The state of school libraries and the status of school librarians. School libraries are increasingly being closed, scaled-back and/or run by non-professionally qualified staff. I have nothing against these staff members, as I am sure that they have the best of intentions and do their best. But by lowering the professional standards, schools can pay less and give their staff less responsibility, which, I believe has a knock-on effect both in morale and quality. Which brings me to my second point…

Pay. It quickly became clear to me, through talking to other school Librarians, that there is discrepancy in pay expectations and the reality in the school library world. This is the case pretty much across the board, in all types of school. If I wanted to move jobs or advance my career, how many opportunities would there be?

I actually think this is a really serious issue for the Librarian world. I have seen jobs advertised asking for a qualified Librarian that only pay minimum wage. What are the implications of this for Librarians and Library qualifications? CILIP has recommended pay scales, but I have seen very few school Librarian posts that follow these recommendations.

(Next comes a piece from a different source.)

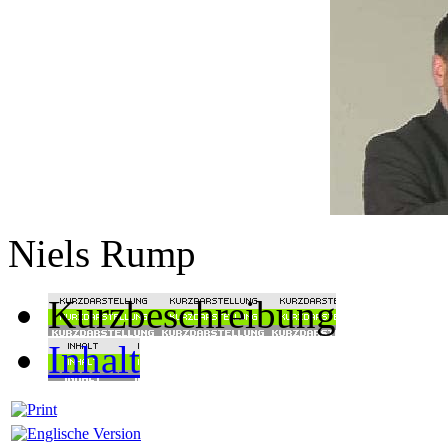
Niels Rump
Kurzbeschreibung
Inhalt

Not only is the money an issue, but it’s the symbolic nature of pay. If you are getting paid minimum wage for a job that requires a Masters qualification, surely questions arise. Questions such as: does my employer value me? Do people regard Librarians highly? Are school librarians paid according to their qualifications? The answer seems to be, largely, no. I hope this changes, but at the moment, it just seems to be getting worse.

(NB: If you disagree with me or have a different experience, do please comment below! I would like to hear other perspectives)

So, why don’t I just get into a different library sector if school libraries are so bad? Well, that brings me to my next point, which is again, not applicable to everyone, but which is my third reason for leaving School Librarianship…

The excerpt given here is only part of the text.